I want my lunches back!!
March 12, 2012 9:49 AM Subscribe
Months ago, I was asked to do something outside of the scope of my job (over my lunch hour to boot). I don't want to do it anymore. What are my options?
posted by anonymous to Work & Money (26 answers total) 2 users marked this as a favorite
When I started this job, I was asked to sit out at the reception desk during two hour-long lunches a week. I don't have a laptop and my job requires specialized software, so I can't work there. I bring a book and read, but it seems to me that answering phones, taking packages, and dealing with strangers does not a lunch hour make. I didn't want to do it, but I agreed since I liked the job and I wanted to seem like a team player.

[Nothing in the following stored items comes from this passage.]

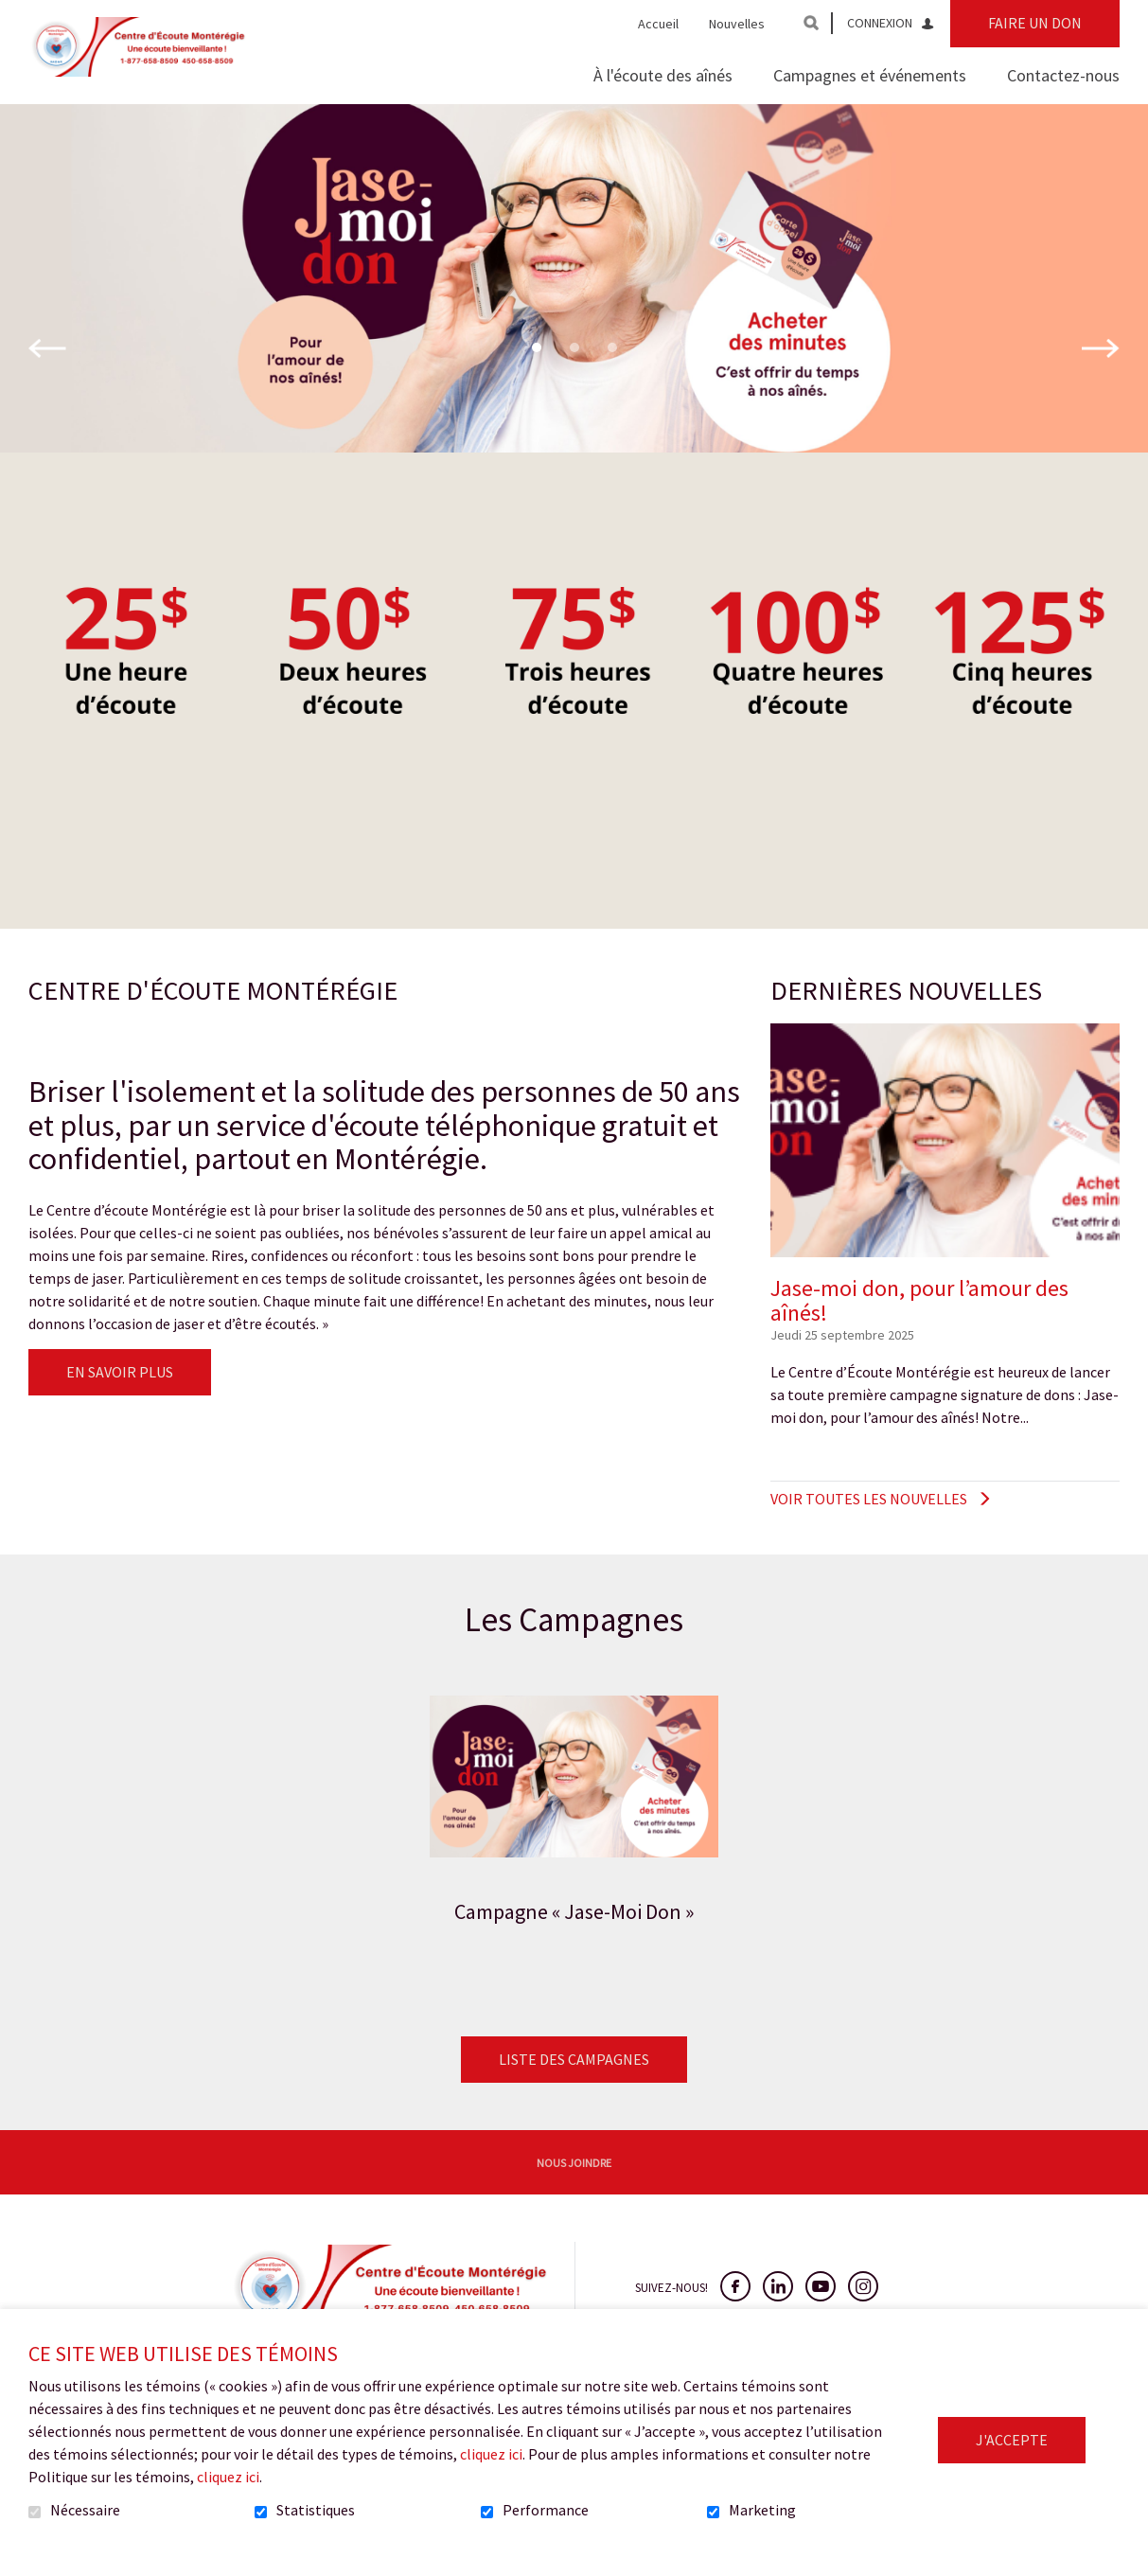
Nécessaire (85, 2510)
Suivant (1101, 378)
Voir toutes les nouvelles (868, 1528)
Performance (546, 2510)
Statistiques (315, 2510)
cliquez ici (491, 2453)
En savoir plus (119, 1402)
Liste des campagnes (574, 2089)
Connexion (879, 22)
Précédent (47, 378)
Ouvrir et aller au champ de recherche (811, 22)
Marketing (762, 2510)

Originally I was told that all new people were asked to do this and that as newer hires joined the company I would stop. As I started, someone else stopped, so this seemed true. But the next two hires were into high-level positions, and now it seems like I'm stuck.
On top of that, I recently learned that another entry-level hire (slightly before my time) was not asked to do it!
No one told me when I interviewed that I'd be a lunchtime receptionist. I'm terribly socially awkward, bad at the phone, and awful at remembering things like extensions, names, etc. If I was interviewing for a receptionist position I would not get it.
I find this whole thing demeaning (not because I think it's beneath me, but because I'm bad at it and it looks really bad on me. I go from seeming competent and skilled to seeming, frankly, ditzy and stupid) and frustrating. I was originally planning to just grin and bear it (I like this job and, other than this, my supervisor is fantastic). But after learning that that other entry level person didn't have to do it I've become really upset about it. I even found myself making snippy passive-aggressive comments about it to coworkers the other day (which: bad bad no good idea). So:
Do I talk to my supervisor before getting called out for being snotty about it? Do I just try to retain my composure and not talk about it?
If I do talk to him, how? I have a solution that I think would work. Do I present it?
If I don't talk to him, how can I chill out about this? I don't really WANT to get better at it because it's not within the scope of my job and I have no desire to waste brain space on it, but at the same time it's really embarrassing that a grown-ass women should have to run around the office begging for help when someone new calls (also -- I just remembered that I forgot to pass on a message from last time I did this thing! Dammit! How can I screw up so bad?).